Case ID: misc_133/html/0598-02.html
Source: Caselaw Access Project
Author: {"author": "O’Brien, S.", "license": "Public Domain", "url": "https://static.case.law/"}
Date Created: 2024-08-24T03:29:51.129683

In the Matter of the Estate of Arnold Rothstein, Deceased.
    
    Surrogate’s Court, New York County,
    January 22, 1929.
    
      I. Gainsburg, for the contestants Abraham E. Rothstein and others.
    
      Hartman, Sheridan & Tekusky, for Maurice Cantor and William Wellmann.
    
      
      Abraham H. Brown, for Samuel Brown.
    
      Abraham Smolens, for the contestant Caroline Rothstein.
    
      Nathan Burkan, for the temporary administrators.
    
      
       See, also, Matter of Rothstein, 133 Mise. 547.
    
   O’Brien, S.

The application for an order directing the proponents of the will to submit to an examination before trial is granted. The contentions (a) that some of the proponents may not be adverse parties within the meaning of section 288 of the Civil Practice Act, because they are not named in the objections as parties who exercised undue influence, and (b) that there is no statutory authority for the examination sought to be had, are without merit.

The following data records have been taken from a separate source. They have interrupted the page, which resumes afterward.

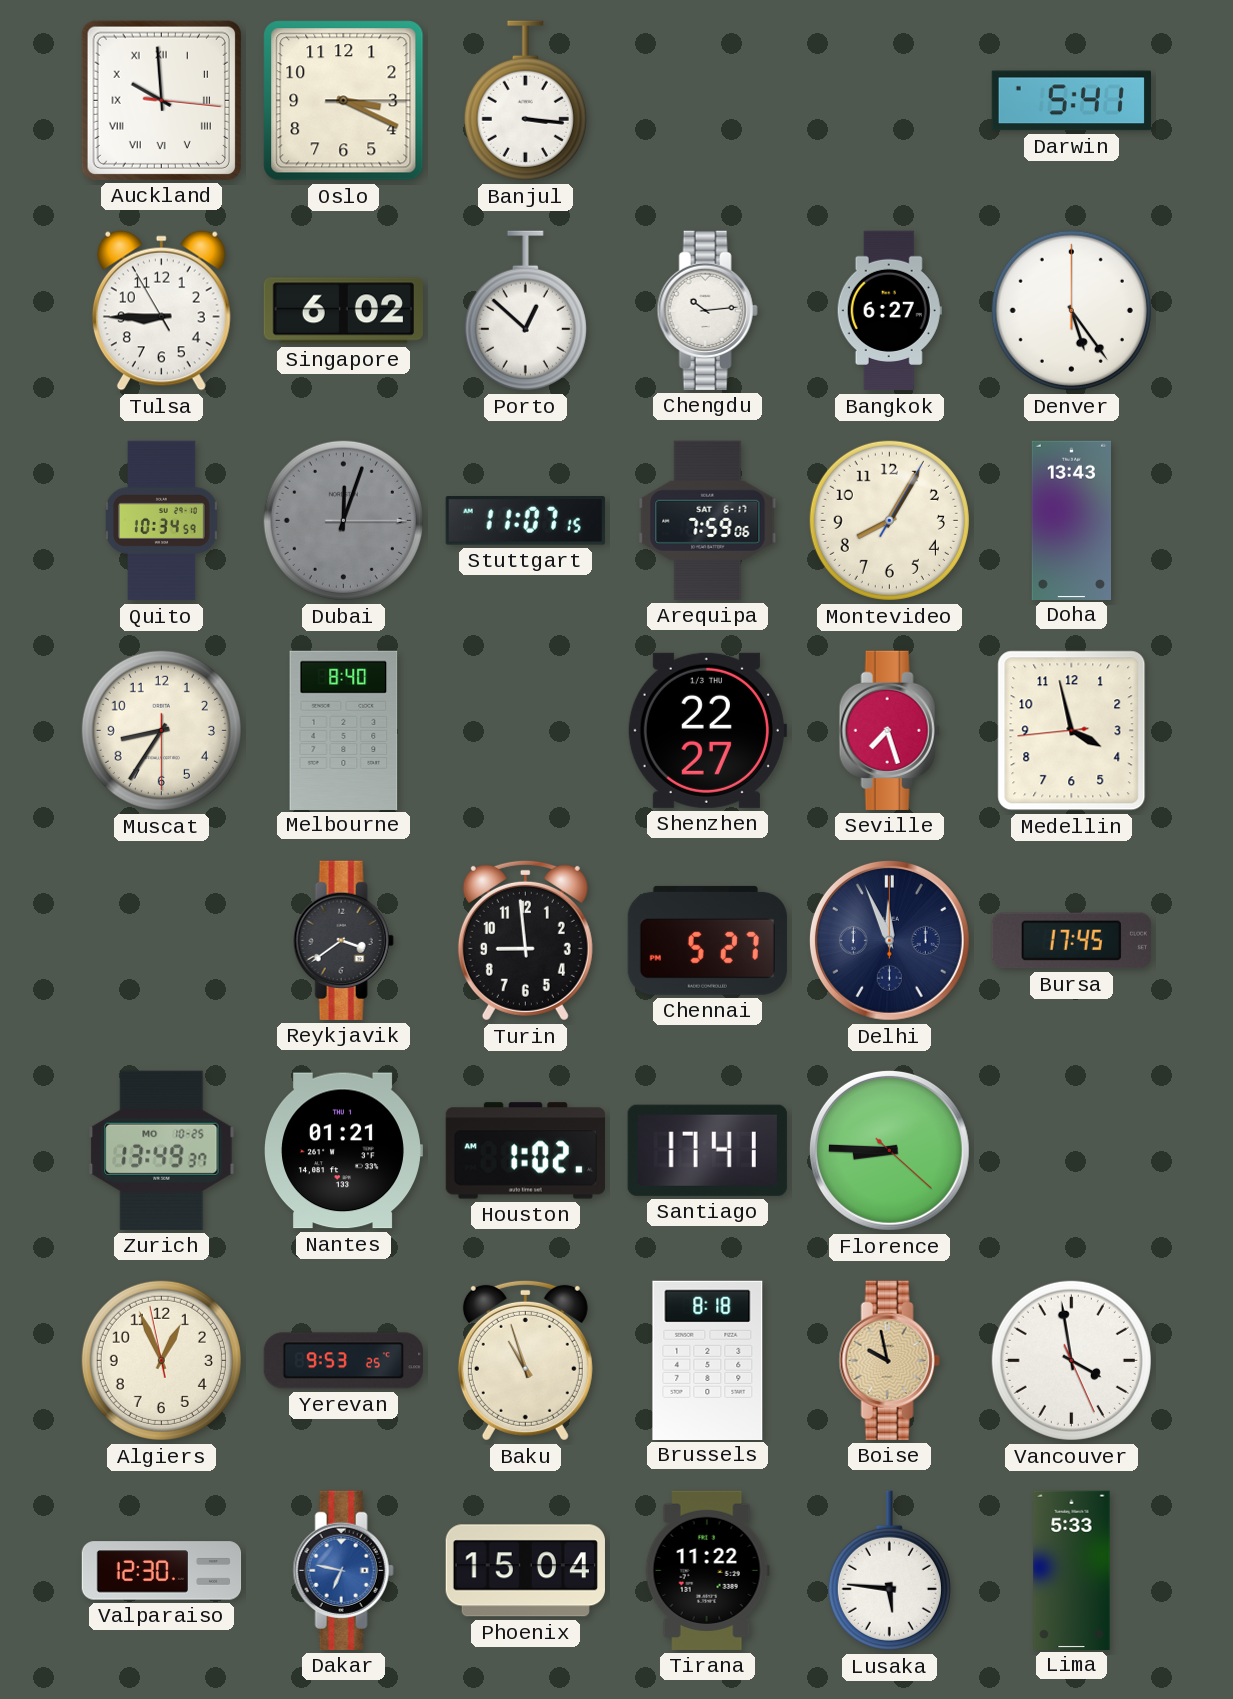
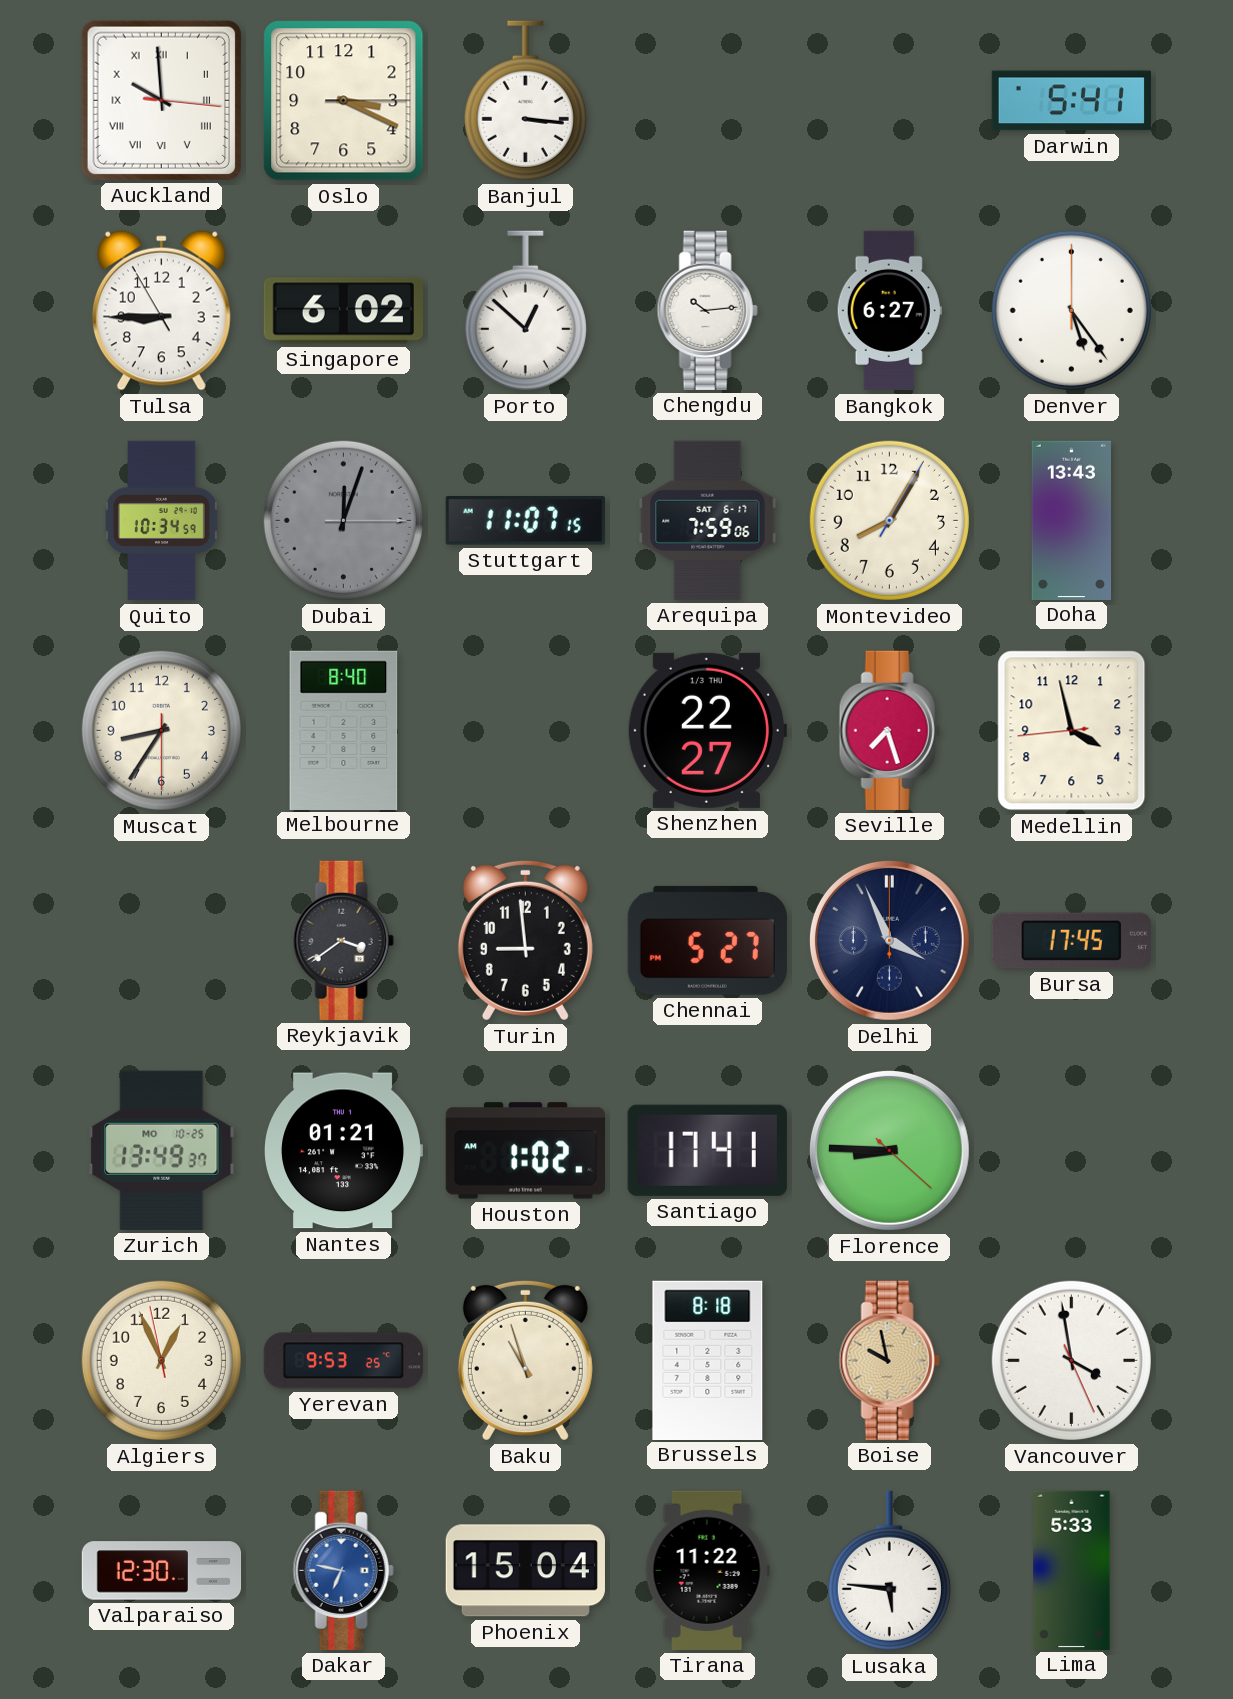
Delhi: 11:56 -> 3:56
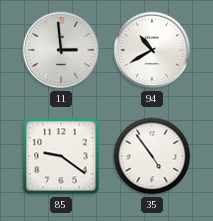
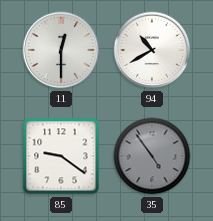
11: 2:59 -> 12:30
35 dial: white -> grey
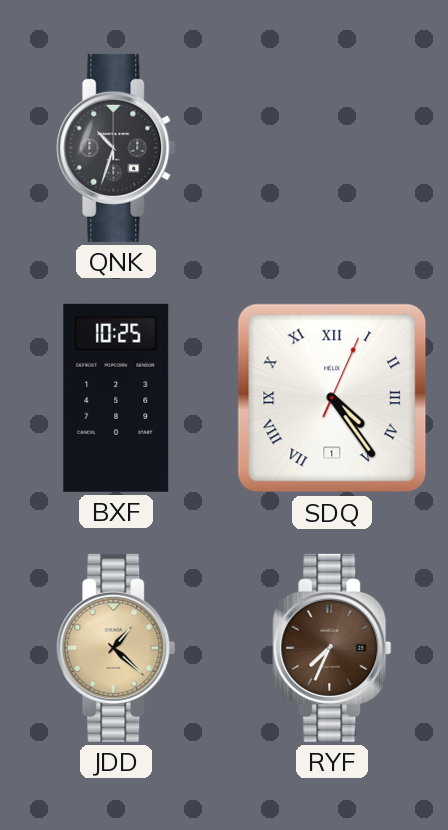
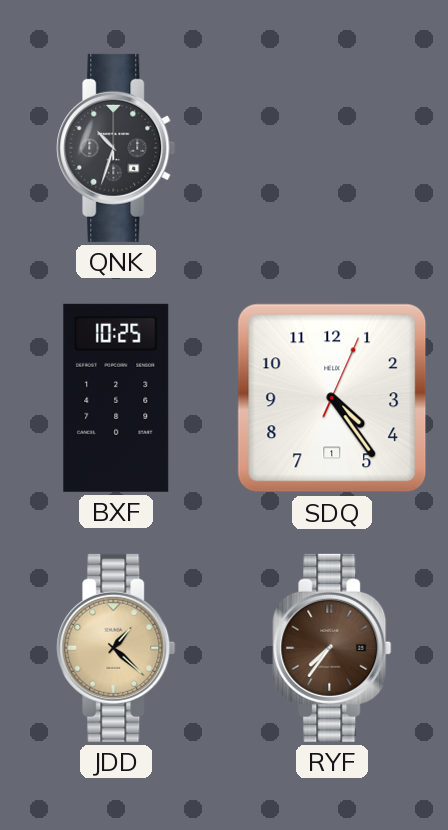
SDQ numerals: Roman -> Arabic
RYF: 7:34 -> 7:36
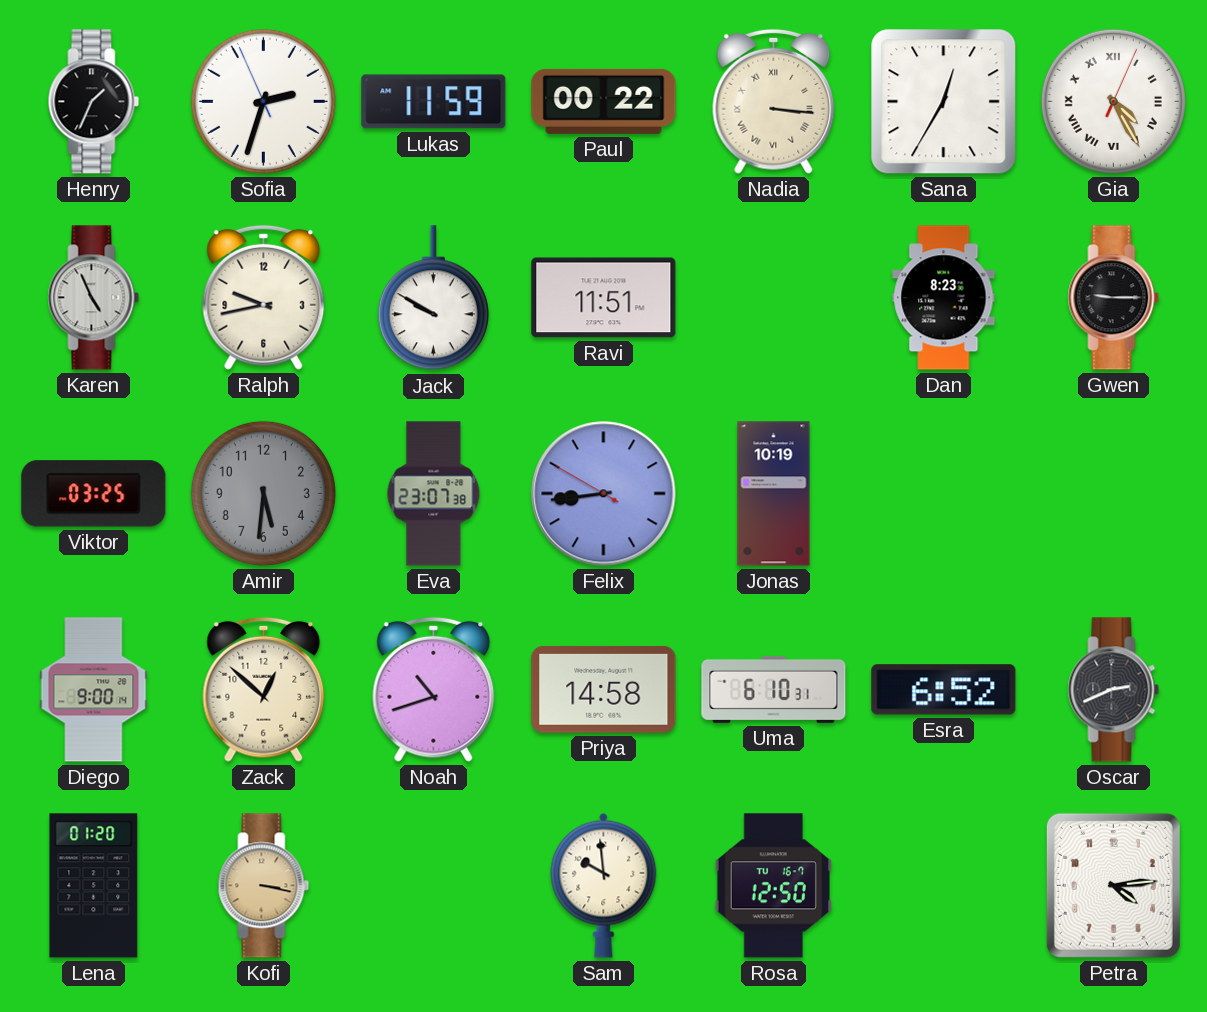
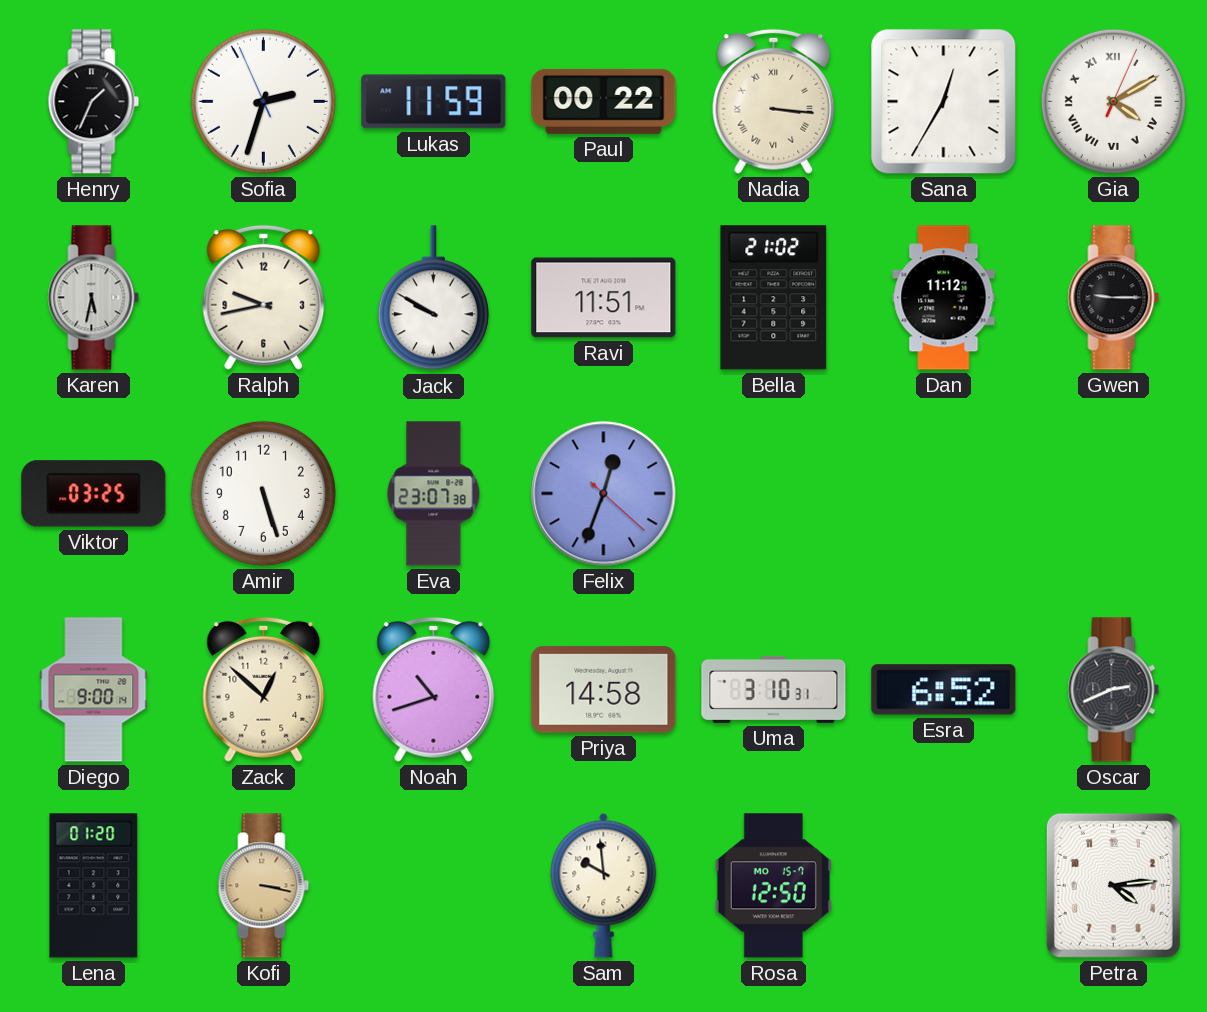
Gia: 4:25 -> 4:10
Karen: 4:56 -> 5:32
Bella: none -> 21:02
Dan: 8:23 -> 11:12
Amir: 5:31 -> 5:27
Amir dial: grey -> white
Felix: 8:43 -> 12:33
Jonas: 10:19 -> none
Uma: 6:10 -> 3:10
Rosa date: TU 16-7 -> MO 15-7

The proponents of a will are always parties to the probate proceeding and upon the filing of objections become adverse parties. (Matter of Carter, No. 1, 193 App. Div. 355; Matter of Friedman, 133 Mise. 560.) These cases also show that statutory authority exists for the examination herein sought. Matter of Briggs (180 App. Div. 843), cited by the attorneys for one of the proponents, is not controlling in such a proceeding as the present one. In that case the examination of the executrix was sought to be had under section 2611 of the Code of Civil Procedure (now Surrogate’s Court Act, § 141). That section provides for the examination of subscribing witnesses to the will, and it is significant that the examination of the executrix was therein sought before the filing of objections. The further contention that the examination should be limited to acts at or prior to the execution of the will, and to questions of fraud and undue influence, is correct, and the order to be entered herein should so provide. Submit order on notice accordingly.